- **ENTRIES SHOWN**

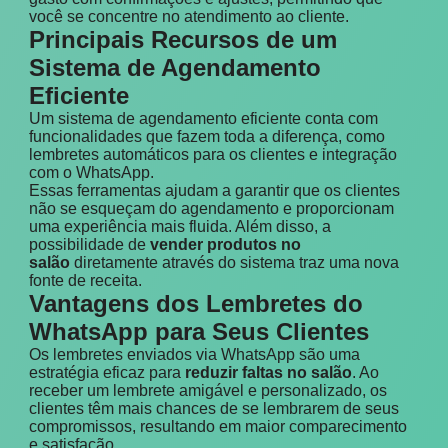
você se concentre no atendimento ao cliente.
Principais Recursos de um
Sistema de Agendamento
Eficiente
Um sistema de agendamento eficiente conta com
funcionalidades que fazem toda a diferença, como
lembretes automáticos para os clientes e integração
com o WhatsApp.
Essas ferramentas ajudam a garantir que os clientes
não se esqueçam do agendamento e proporcionam
uma experiência mais fluida. Além disso, a
possibilidade de
vender produtos no
salão
diretamente através do sistema traz uma nova
fonte de receita.
Vantagens dos Lembretes do
WhatsApp para Seus Clientes
Os lembretes enviados via WhatsApp são uma
estratégia eficaz para
reduzir faltas no salão
. Ao
receber um lembrete amigável e personalizado, os
clientes têm mais chances de se lembrarem de seus
compromissos, resultando em maior comparecimento
e satisfação.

- **WHAT YOU WILL DO**
Go through the entries above and report every line in which the word "para" appears.

- **RESULT**
lembretes automáticos para os clientes e integração
WhatsApp para Seus Clientes
estratégia eficaz para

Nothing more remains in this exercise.